É o caso dos Estados Unidos, onde várias cidades voltaram a decretar confinamentos para controlar os contágios. Segundo a agência Associated Press, isso está a levar a que muitos norte-americanos tenham de se abastecer para os próximos tempos, com o papel higiénico a ser um dos produtos mais procurados.

A cadeia de supermercados Walmart admitiu mesmo que está com dificuldades em dar resposta à procura em algumas das suas lojas. Nas cadeias Kroger e Publix já está em vigor uma limitação de quanto papel higiénico pode ser vendido a cada cliente. Na Amazon, também as toalhitas estão esgotadas.

Este é um cenário que se repete no país, e que não foi exclusivo dos Estados Unidos. Também em Portugal, e durante o confinamento nos meses de março e abril, houve uma grande corrida aos supermercados em busca de produtos de higiene, com o papel higiénico sempre em primeiro plano.
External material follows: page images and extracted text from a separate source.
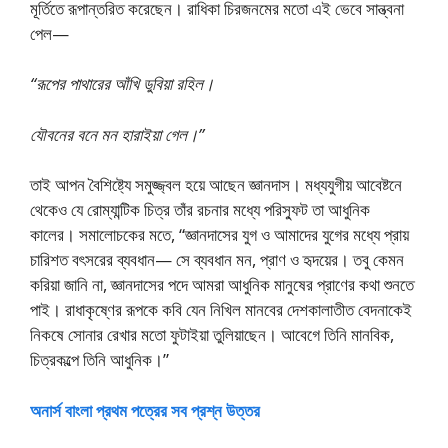
মূর্তিতে রূপান্তরিত করেছেন। রাধিকা চিরজনমের মতো এই ভেবে সান্ত্বনা
পেল—
“রূপের পাথারের আঁখি ডুবিয়া রহিল।
যৌবনের বনে মন হারাইয়া গেল।”
তাই আপন বৈশিষ্ট্যে সমুজ্জ্বল হয়ে আছেন জ্ঞানদাস। মধ্যযুগীয় আবেষ্টনে
থেকেও যে রোম্যান্টিক চিত্র তাঁর রচনার মধ্যে পরিস্ফুট তা আধুনিক
কালের। সমালোচকের মতে, “জ্ঞানদাসের যুগ ও আমাদের যুগের মধ্যে প্রায়
চারিশত বৎসরের ব্যবধান— সে ব্যবধান মন, প্রাণ ও হৃদয়ের। তবু কেমন
করিয়া জানি না, জ্ঞানদাসের পদে আমরা আধুনিক মানুষের প্রাণের কথা শুনতে
পাই। রাধাকৃষ্ণের রূপকে কবি যেন নিখিল মানবের দেশকালাতীত বেদনাকেই
নিকষে সোনার রেখার মতো ফুটাইয়া তুলিয়াছেন। আবেগে তিনি মানবিক,
চিত্রকল্পে তিনি আধুনিক।”
অনার্স বাংলা প্রথম পত্রের সব প্রশ্ন উত্তর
Para o presidente da Associação de Marcas de Consumo dos Estados Unidos, esta segunda vaga não será tão grave no fornecimento dos produtos, até porque as restrições e confinamentos estão a ser aplicados de forma regional, e não nacional, como aconteceu em março.

Um consumidor mais bem informado, combinado com um produtor melhor informado e ainda um vendedor mais bem informado, deverá proporcionar que todos tenhamos um maior sentido para assegurar que conseguimos acompanhar este aumento da procura", disse Geoff Freeman.

O papel higiénico lidera no número de produtos cujo stock começa a ser limitado: 21% das prateleiras estão vazias a nível nacional, um novo máximo de acordo com uma investigação feita ao mercado no último mês, pela IRI, uma empresa de informações sobre recursos e análise de mercados.

Os produtos de higiene e limpeza mantiveram o valor de 16%, quando antes da pandemia o máximo que estes valores aumentavam era entre 5% e 7%.